Chart 1: Smaller Counters Outperforming STI

Source: Bloomberg; as of 31 December 2020

  • Drawback 3: Slow to Knock Out Component Stocks with Ailing Fundamentals

Despite having semi-annual rebalancing, components with ailing fundamentals are slow to be knocked out in capitalisation-weighted indexes due to their outsized market capitalisation. This is one of the major drawbacks for capitalisation-weighted indexes since ailing components could be a drag on the overall portfolio.

For example, in the case of Singapore Press Holdings (“SPH”), the financial performance of SPH had been on the decline since financial year 2015 (“FY15”). However, the SPH was only replaced by Mapletree Industrial Trust in the STI in June last year.
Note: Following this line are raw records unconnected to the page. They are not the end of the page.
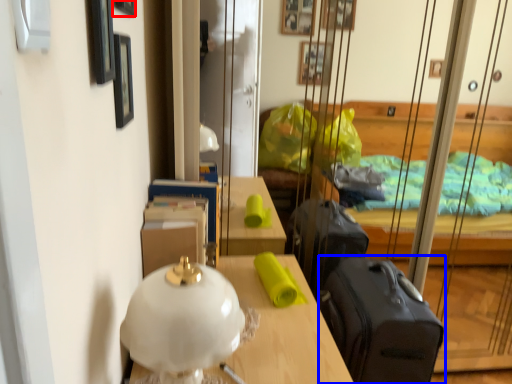 Question: Which of the following is the closest to the observer, picture frame (highlighted by a red box) or suitcase (highlighted by a blue box)?

Choices:
 (A) picture frame
 (B) suitcase

Answer: (A) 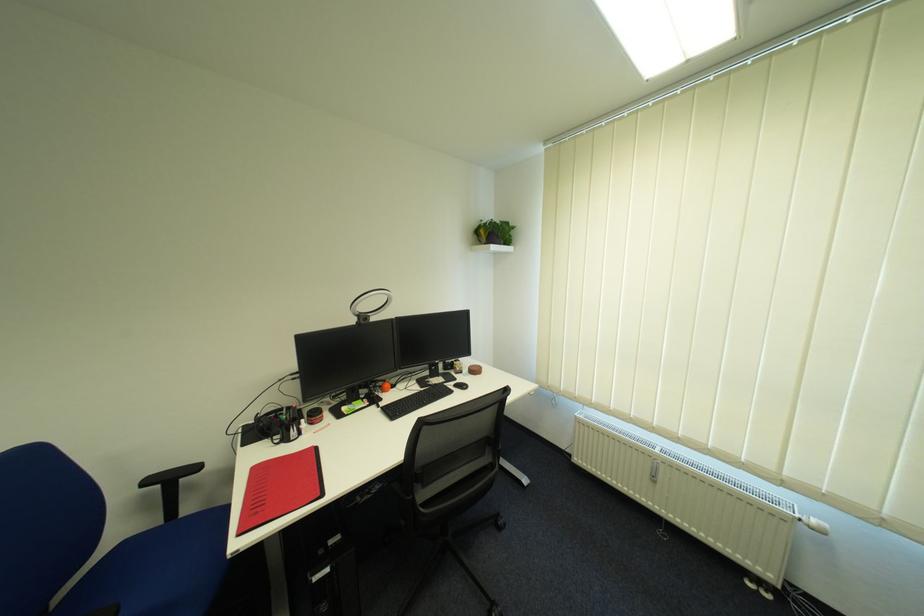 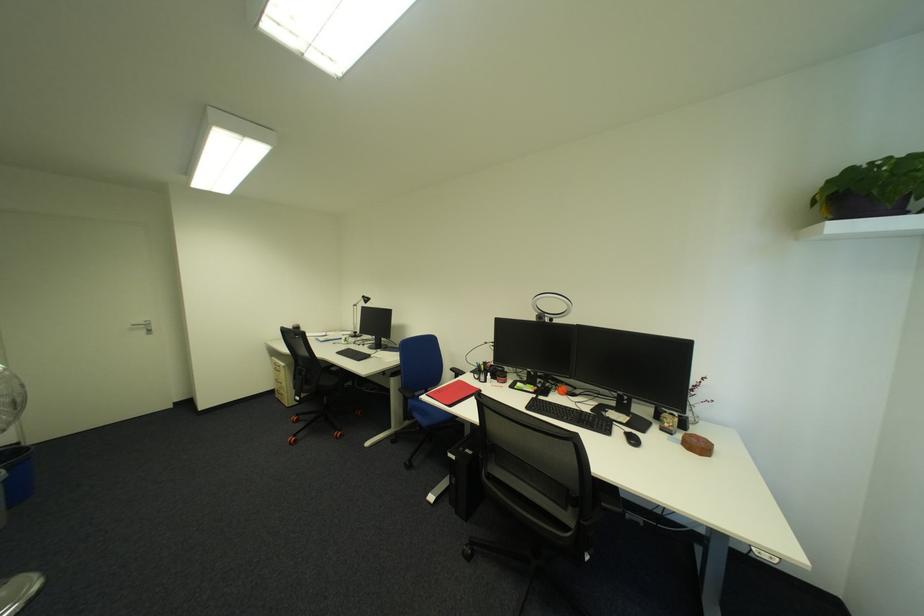 In the second image, find the point that corresponds to point (362, 322) in the first image.

(542, 318) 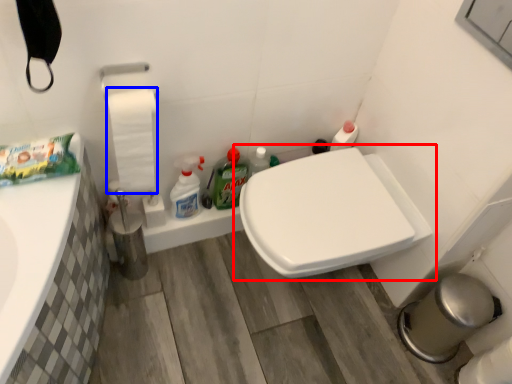 Question: Which of the following is the closest to the observer, toilet (highlighted by a red box) or toilet paper (highlighted by a blue box)?

Choices:
 (A) toilet
 (B) toilet paper

Answer: (B) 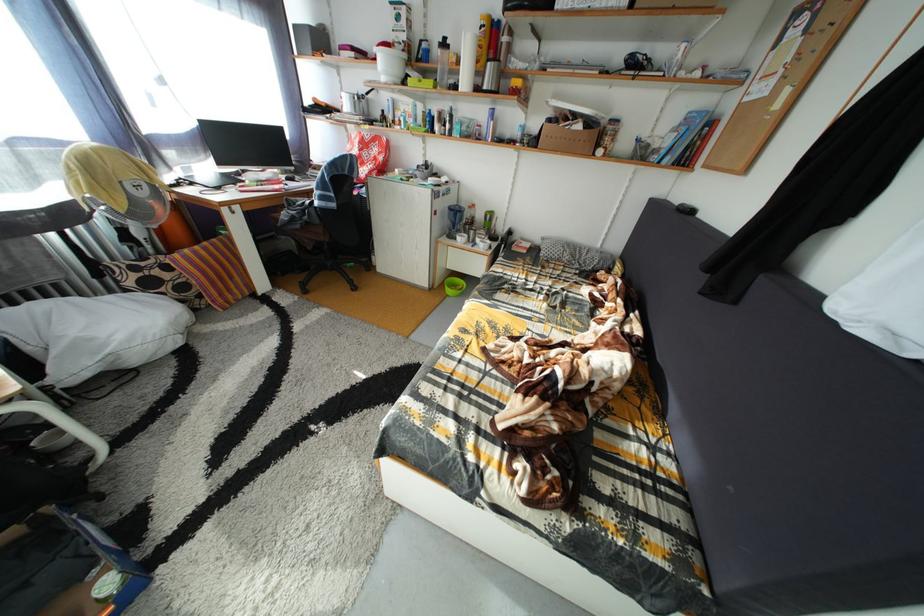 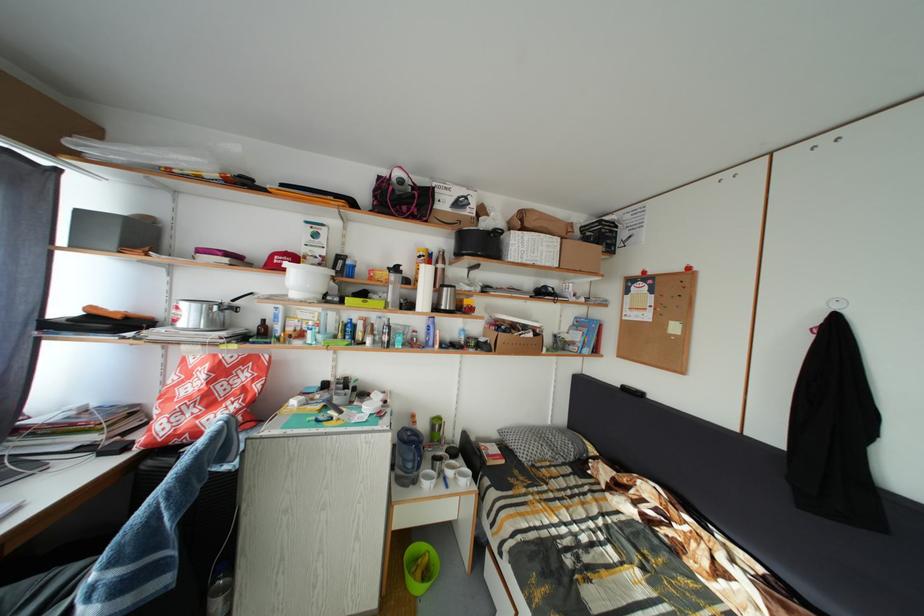 Where in the second image is the point corresponding to point (465, 245) from the first image?

(423, 488) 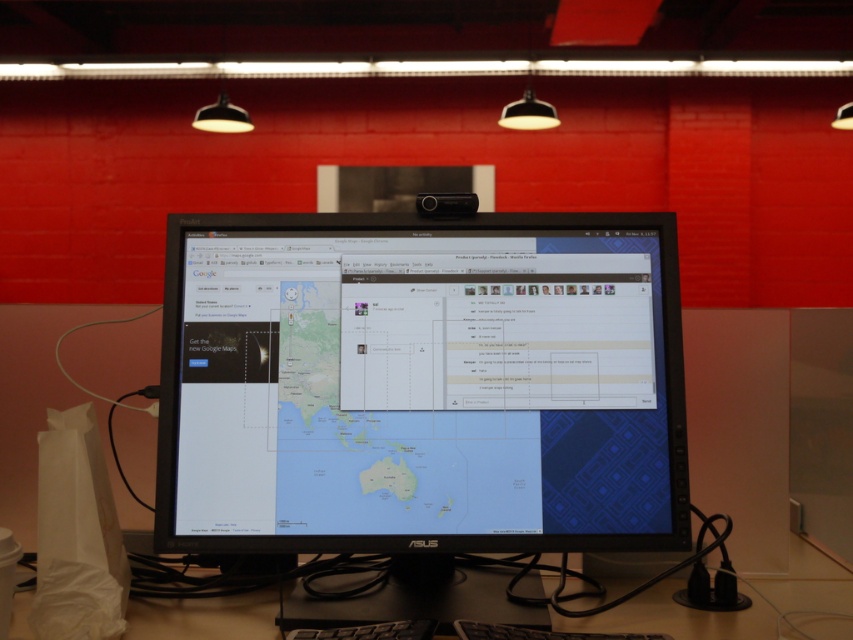 Question: Is black glossy monitor at center below black plastic computer desk at lower center?

Choices:
 (A) no
 (B) yes

Answer: (A)

Question: Which point is closer to the camera taking this photo?

Choices:
 (A) (352, 548)
 (B) (770, 611)

Answer: (A)

Question: Among these points, which one is nearest to the camera?

Choices:
 (A) (277, 259)
 (B) (695, 614)

Answer: (B)

Question: Can you confirm if black glossy monitor at center is positioned to the right of black plastic computer desk at lower center?

Choices:
 (A) yes
 (B) no

Answer: (B)

Question: Is black glossy monitor at center closer to camera compared to black plastic computer desk at lower center?

Choices:
 (A) yes
 (B) no

Answer: (A)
Source: Bloomberg; SPH Financials FY15-FY20

Factor-based Indexing

Factor-based indexing is a method to enhance indexing strategies by exploiting certain performance factors. Compared to capitalisation-weighted indexes that only rely on “size”, factor-based indexes select components and allocate weights based on a metric of one or more attributes, for some reasonable basis.

For example, instead of benchmarking against the STI, our Phillip SING Income ETF tracks the Morningstar Singapore Yield Focus Index (“MSSYFI”). MSSYFI employs a three-factor metric screen for Business Quality, Financial Health and Trailing 12-month Dividend Yield. From a fundamental perspective, this selection process seeks to align the components’ dividend payouts with their business performances. In way of doing so, semi-annual rebalancing ensures that components in MSSYFI continue to be relevant and stay in line with its quality dividend income strategy.